Originally from Newton, Massachusetts, Ms. Sherbrooke first visited Tucker Cove thirty-one years ago. “She immediately fell in love with the town, and especially with the house she was renting,” said her nephew, Arthur Sherbrooke. Ms. Sherbrooke purchased the house, known as Brodie’s Watch, which remained her home until her death.
“Four women have died in this house,” says Maeve.
“None of these deaths were suspicious.”
“But doesn’t it make you wonder? Why were they all women, and why did they all live and die here alone? I’ve gone through the Tucker Cove obituaries back to 1875, and I couldn’t find any men who died in this house.” She looks around the room, as if the answers might lie in the walls or the mantelpiece. Her gaze stops at the window, where our view of the sea has receded behind a curtain of mist. “It’s as if this house is some sort of trap,” she says softly. “Women walk in but they don’t walk out. Somehow it charms them, seduces them. And in the end, it imprisons them.”
My laugh is not entirely convincing. “That’s why you think I should leave? Because I’ll end up a prisoner?”
“You need to know the history of this house, Ava. You need to know what you’re dealing with.”
“Are you telling me these women were all killed by a ghost?”
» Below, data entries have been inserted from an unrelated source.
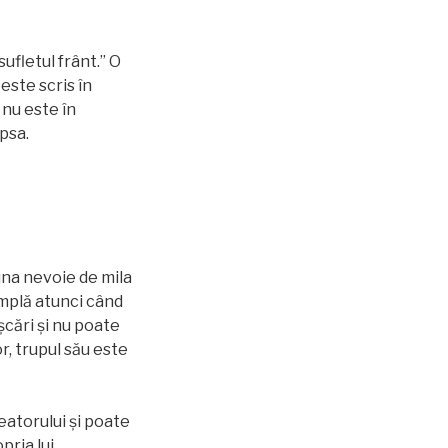
sufletul frânt.” O
este scris în
 nu este în
ipsa.
una nevoie de mila
âmplă atunci când
şcări și nu poate
or, trupul său este
eatorului și poate
pria lui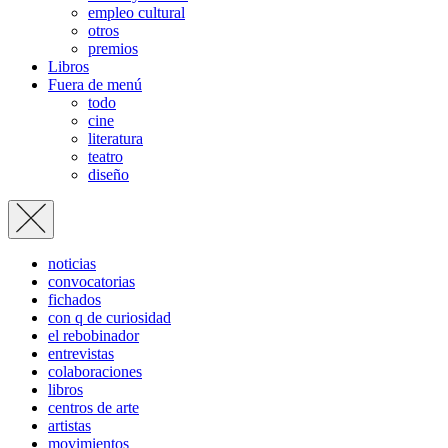
empleo cultural
otros
premios
Libros
Fuera de menú
todo
cine
literatura
teatro
diseño
noticias
convocatorias
fichados
con q de curiosidad
el rebobinador
entrevistas
colaboraciones
libros
centros de arte
artistas
movimientos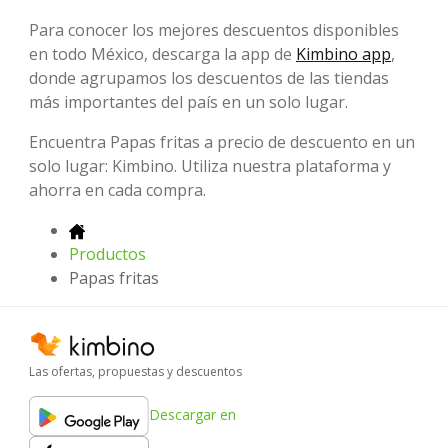
Para conocer los mejores descuentos disponibles
en todo México, descarga la app de
Kimbino app
,
donde agrupamos los descuentos de las tiendas
más importantes del país en un solo lugar.
Encuentra Papas fritas a precio de descuento en un
solo lugar: Kimbino. Utiliza nuestra plataforma y
ahorra en cada compra.
Productos
Papas fritas
Las ofertas, propuestas y descuentos
Descargar en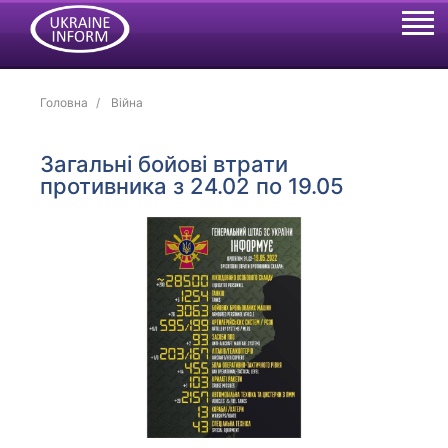
Головна
Війна
Загальні бойові втрати
противника з 24.02 по 19.05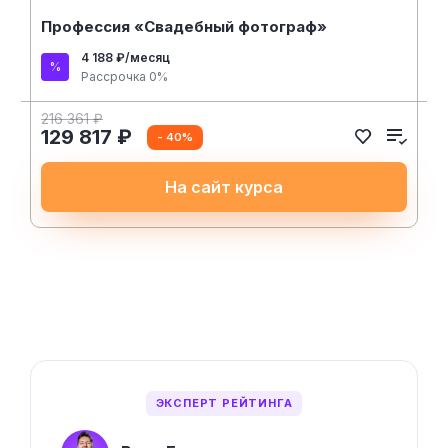
Профессия «Свадебный фотограф»
4 188 ₽/месяц
Рассрочка 0%
216 361 ₽
129 817 ₽
- 40%
На сайт курса
ЭКСПЕРТ РЕЙТИНГА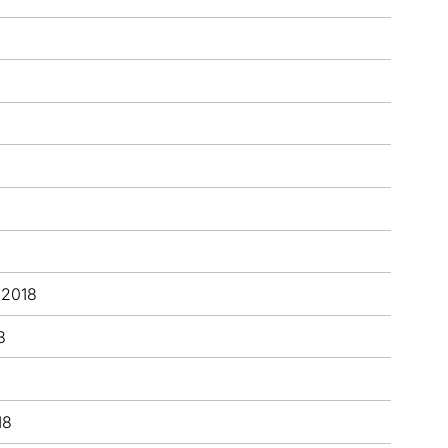
/2018
8
18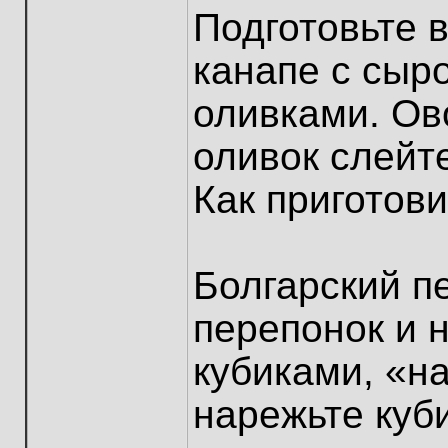
Подготовьте 
канапе с сыр
оливками. Ов
оливок слейт
Как приготов
Болгарский п
перепонок и 
кубиками, «на
нарежьте куб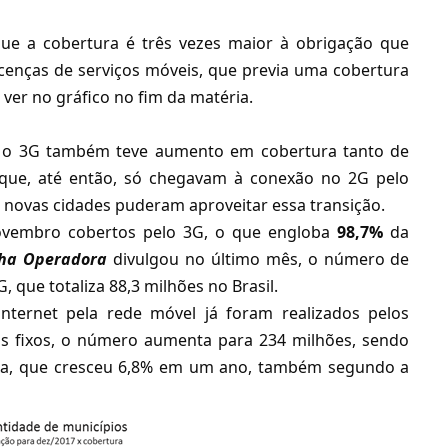
que a cobertura é três vezes maior à obrigação que
licenças de serviços móveis, que previa uma cobertura
 ver no gráfico no fim da matéria.
, o 3G também teve aumento em cobertura tanto de
 que, até então, só chegavam à conexão no 2G pelo
0 novas cidades puderam aproveitar essa transição.
ovembro cobertos pelo 3G, o que engloba
98,7%
da
ha Operadora
divulgou no último mês
, o número de
 que totaliza 88,3 milhões no Brasil.
nternet pela rede móvel já foram realizados pelos
sos fixos, o número aumenta para 234 milhões, sendo
ixa, que cresceu 6,8% em um ano, também segundo a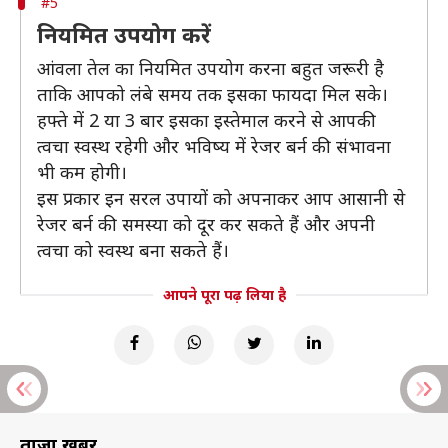
#5
नियमित उपयोग करें
आंवला तेल का नियमित उपयोग करना बहुत जरूरी है
ताकि आपको लंबे समय तक इसका फायदा मिल सके।
हफ्ते में 2 या 3 बार इसका इस्तेमाल करने से आपकी
त्वचा स्वस्थ रहेगी और भविष्य में रेजर बर्न की संभावना
भी कम होगी।
इस प्रकार इन सरल उपायों को अपनाकर आप आसानी से
रेजर बर्न की समस्या को दूर कर सकते हैं और अपनी
त्वचा को स्वस्थ बना सकते हैं।
आपने पूरा पढ़ लिया है
ताज़ा खबरें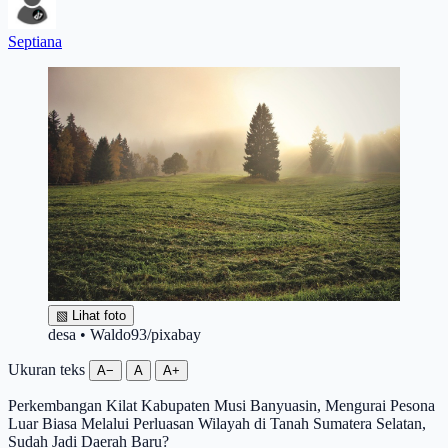
Septiana
▧
Lihat foto
desa • Waldo93/pixabay
Ukuran teks
A−
A
A+
Perkembangan Kilat Kabupaten Musi Banyuasin, Mengurai Pesona
Luar Biasa Melalui Perluasan Wilayah di Tanah Sumatera Selatan,
Sudah Jadi Daerah Baru?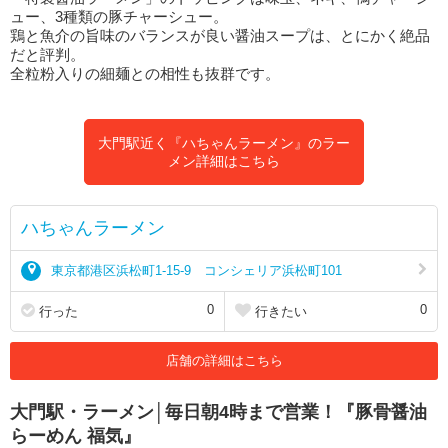
ュー、3種類の豚チャーシュー。
鶏と魚介の旨味のバランスが良い醤油スープは、とにかく絶品
だと評判。
全粒粉入りの細麺との相性も抜群です。
大門駅近く『ハちゃんラーメン』のラー
メン詳細はこちら
ハちゃんラーメン
東京都港区浜松町1-15-9 コンシェリア浜松町101
0
0
行った
行きたい
店舗の詳細はこちら
大門駅・ラーメン│毎日朝4時まで営業！『豚骨醤油
らーめん 福気』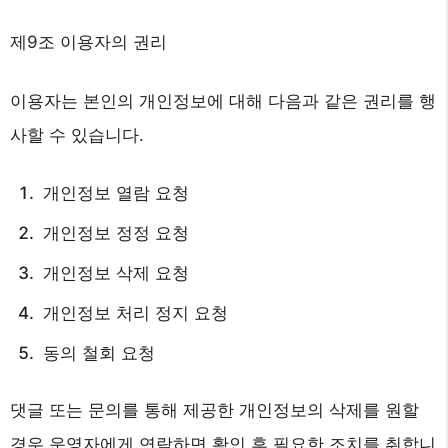
제9조 이용자의 권리
이용자는 본인의 개인정보에 대해 다음과 같은 권리를 행
사할 수 있습니다.
개인정보 열람 요청
개인정보 정정 요청
개인정보 삭제 요청
개인정보 처리 정지 요청
동의 철회 요청
댓글 또는 문의를 통해 제공한 개인정보의 삭제를 원할
경우 운영자에게 연락하면 확인 후 필요한 조치를 취합니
“If it was just a ghost, I wouldn’t be so concerned.”
“What else would it be?”
She pauses to consider her next words. That hesitation only adds to my sense of foreboding. “A few weeks ago, I mentioned there are things other than ghosts that can attach themselves to a house. Entities that aren’t exactly benign. Ghosts are simply spirits who haven’t moved on because of unfinished business in this world, or who died so suddenly they don’t realize they are dead. They linger between our world and the next. Even though they’ve passed on, they were once human, just like us, and they almost never cause harm to the living. But every so often I come across a house that harbors something else. Not a ghost, but…” Her voice wavers and she glances around the room. “Do you mind if we step outside?”
“Now?”
“Yes. Please.”
I glance out the window at the thickening mist. I really don’t feel like stepping out into that damp sea air, but I nod and rise to my feet. At the front door I pull on a rain jacket and we both walk outside onto the porch. But even there, Maeve is nervous, and she leads me down the steps and along the stone path that leads to the cliff’s edge. There we stand cloaked in mist, the house looming behind us in the fog. For a moment the only sound is the crashing of waves far below.